Keith Williams, British Airways

Keith Williams, British Airways

Flying to serve

Since taking the reins in January last year, Keith Williams has concentrated on rebuilding the British Airways brand, culminating in last summer’s much-lauded advertising campaign that made strong reference to BA’s heritage.

“The brand needed to recover from everything that had happened over the last three years – the [troubled] T5 opening, ash and snow disruption andindustrial action. But we needed operational stability,” he says.

“The industrial dispute went away and the stability was there. In 2011 we had our best operational performance.”

The “To Fly. To Serve” campaign revived BA’s 40-year-old motto and emphasised its core values. And efforts to get to know customers better are paying off, says Williams. “Our customer recommendation has gone up steadily over the last 15 months to the highest it’s been. There is still work to do, but we’re hopefully on an upward curve.”

Purchasing power

The link with Iberia strengthens British Airways’ already impressive buying power, and will come into play as parent International Airlines Group negotiates the long-expected “big-twin” deal with Airbus and Boeing.

“We’ve got a large-aircraft [acquisition] programme and so has Iberia, so we’ll get a better buying capability by combining the two,” says chief executive Keith Williams.

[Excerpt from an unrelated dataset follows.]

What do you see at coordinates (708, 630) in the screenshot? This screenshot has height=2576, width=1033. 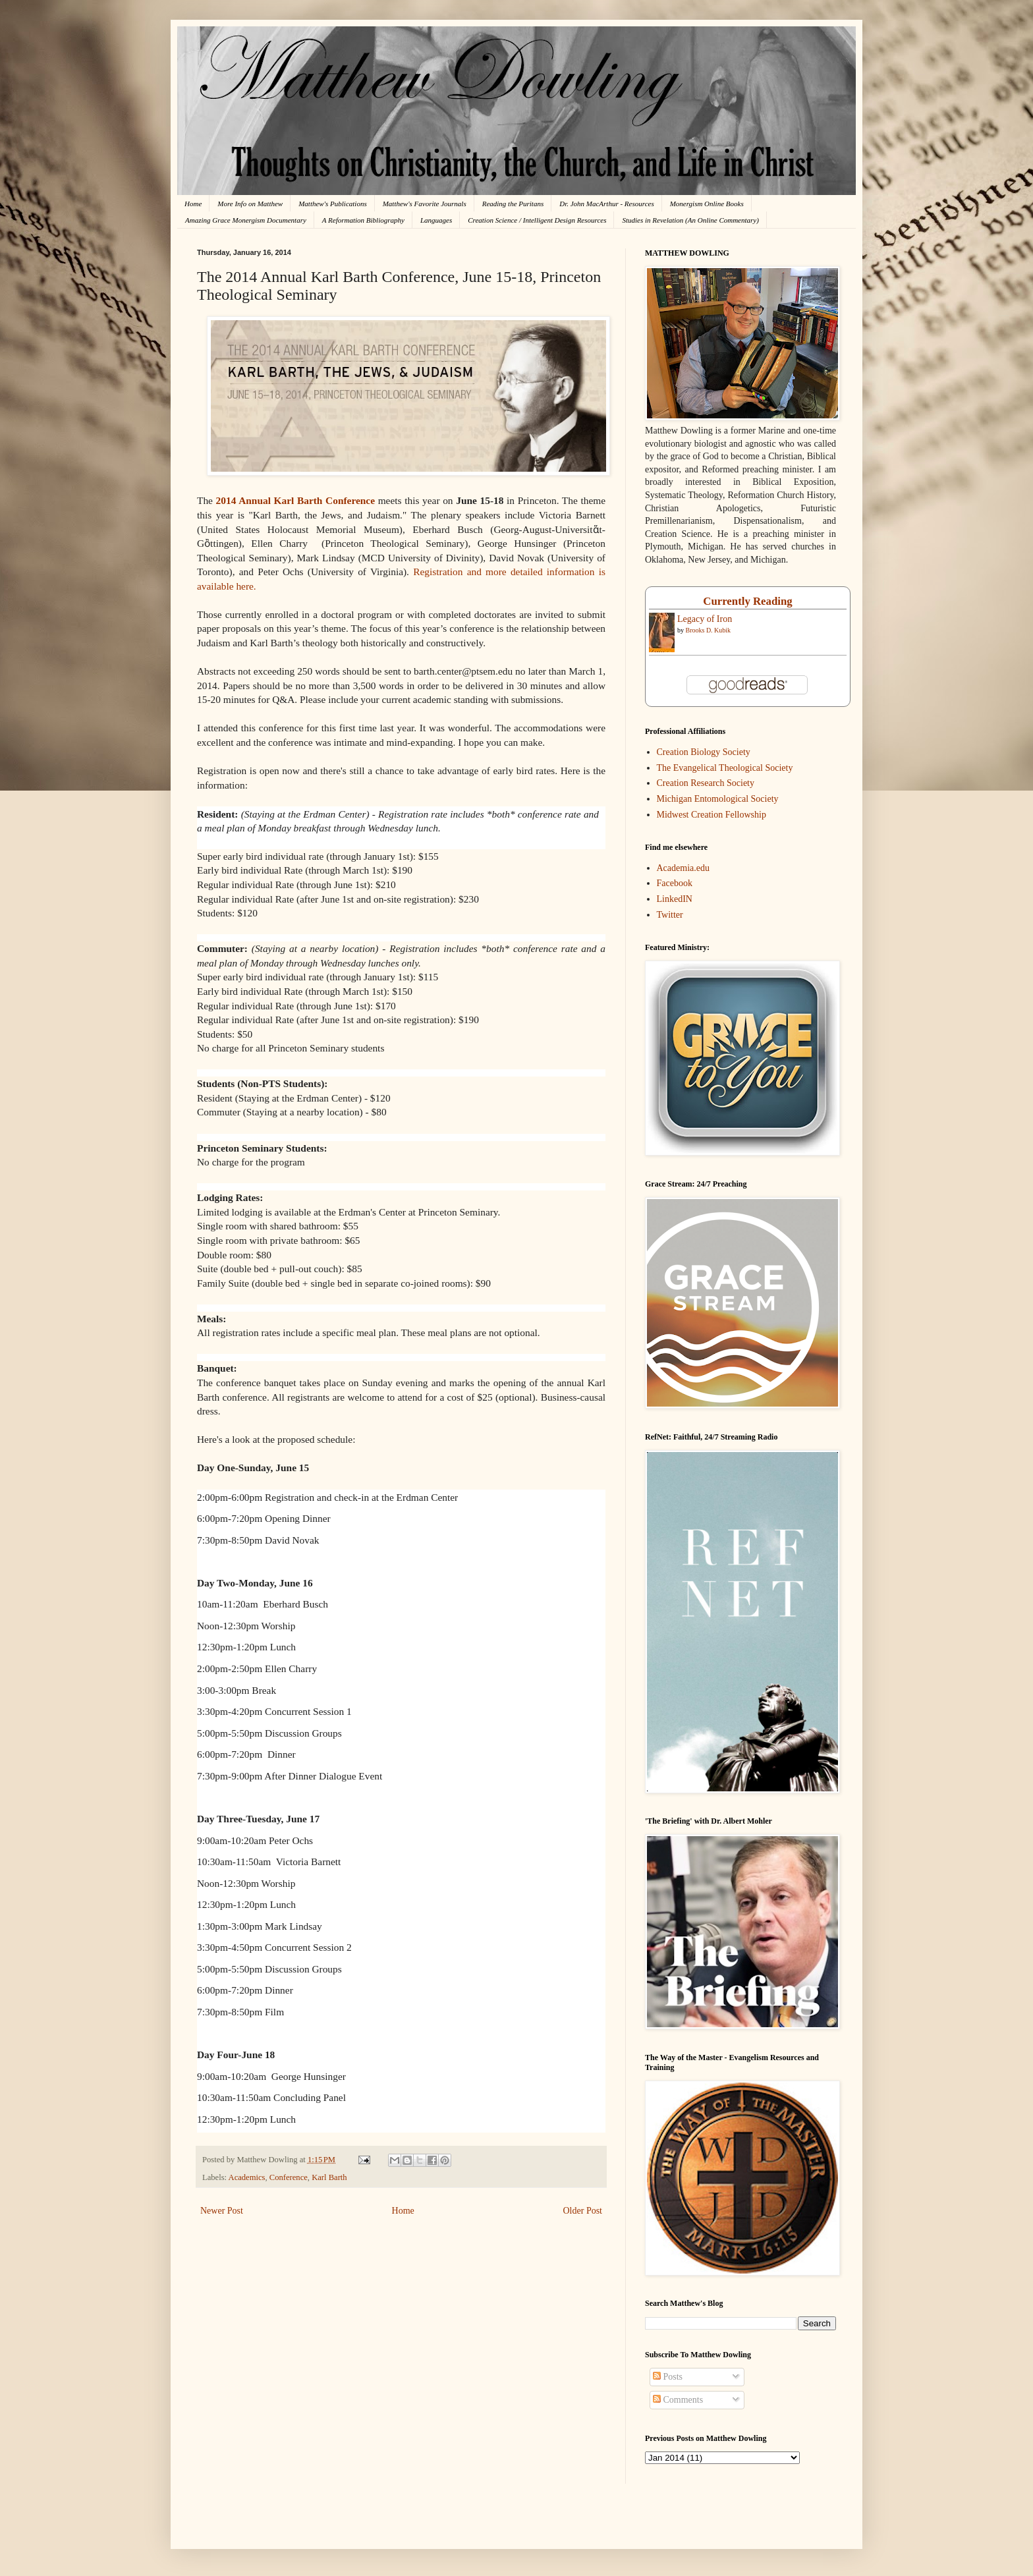 I see `Brooks D. Kubik` at bounding box center [708, 630].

This is the next phase of BA’s widebody fleet renewal process, and the order is being negotiated at “IAG level with input from BA”, adds Williams. The types under evaluation include the Airbus A350 and Boeing’s proposed enhanced “777-X” derivatives. In the interim, BA is taking eight 777-300ERs which are “partly a hedge on late deliveries” of the delayed 787s and A380s due from next year.

Williams says that with delivery schedules for the big twins it wants unclear, one option could be to take more -300ERs. “The problem is: is the next generation going to be so much more fuel efficient to make it worth waiting for? But I’m conscious of the fact that if you wait for something and it never turns up eventually you don’t have any aircraft.”